In this recent Boston Globe article, sportswriter Paul Kix argues that human sports performance is close to reaching its maximum limits because track and field world records have plateaued over the last two decades:
In the sports that best measure athleticism — track and field, mostly — athletic performance has peaked. The studies show the steady progress of athletic achievement through the first half of the 20th century, and into the latter half, and always the world-record times fall. Then, suddenly, achievement flatlines. These days, athletes’ best sprints, best jumps, best throws — many of them happened years ago, sometimes a generation ago.
“We’re reaching our biological limits,” said Geoffroy Berthelot, one of the coauthors of both studies and a research specialist at the Institute for Biomedical Research and Sports Epidemiology in Paris. “We made major performance increases in the last century. And now it is very hard.”
I am skeptical of this claim. If you look at most other sports, it’s clear that performance is steadily improving. Anyone who follows baseball, basketball, or football, for example, can see that today’s players are stronger, faster, and more agile than those of a generation ago. Consider Wayne Gretzky’s recent comments about the development of hockey since his heyday in the 1980s:
“The game in my era was a completely different game [than] it is today,” Gretzky said. “The players today are so much bigger and faster and stronger, but that’s evolution. It just means our game is getting better. Fifteen years from now, these guys will look back and say, ‘What a different game.’…”

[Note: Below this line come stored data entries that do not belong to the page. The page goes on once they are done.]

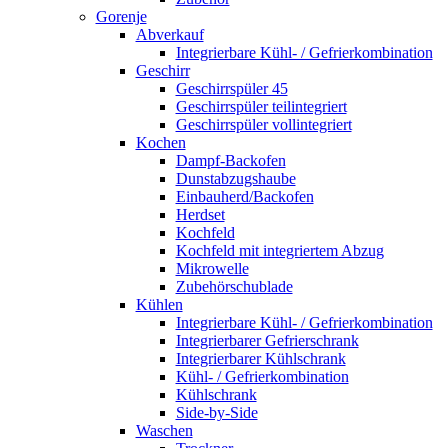
Gorenje
Abverkauf
Integrierbare Kühl- / Gefrierkombination
Geschirr
Geschirrspüler 45
Geschirrspüler teilintegriert
Geschirrspüler vollintegriert
Kochen
Dampf-Backofen
Dunstabzugshaube
Einbauherd/Backofen
Herdset
Kochfeld
Kochfeld mit integriertem Abzug
Mikrowelle
Zubehörschublade
Kühlen
Integrierbare Kühl- / Gefrierkombination
Integrierbarer Gefrierschrank
Integrierbarer Kühlschrank
Kühl- / Gefrierkombination
Kühlschrank
Side-by-Side
Waschen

If Gretzky were playing in the NHL today at the same level as when he was in his prime, he would still be a great player. But he probably would not dominate to the overwhelming extent that he did back in the 1980s, when he was simply head and shoulders above the competition (at least until Mario Lemieux began to challenge him towards the end of the decade).
I think the hockey experience is more typical than that of track and field.
Moreover, a key reason why the track and field records of the 1980s and early 1990s have proven difficult to break is that that period was the era when the use of steroids and other performance-enhancing drugs was rampant in the sport. With the fall of the Soviet bloc (the Soviets and East Germans were especially egregious cheaters in this field), and the rise of tougher testing, today’s track stars are less likely to be juiced than those of a generation ago, and therefore have trouble surpassing the records set in that era.
I recognize, of course, that steroids use also probably improved performance in other sports over the last 20 years, including baseball and football. So one could argue that these sports would have stagnated but for the availability of PEDs. But the standard of play in all of them remains much higher than in the 1980s, despite recent enforcement crackdowns.
In the medium to longterm, I think progress will continue as a result of improvements in preparation, strategy, and conditioning. It’s theoretically possible that today’s techniques are the best that can possibly be devised. But that seems unlikely. Eventually, genetic engineering could also provide a big boost.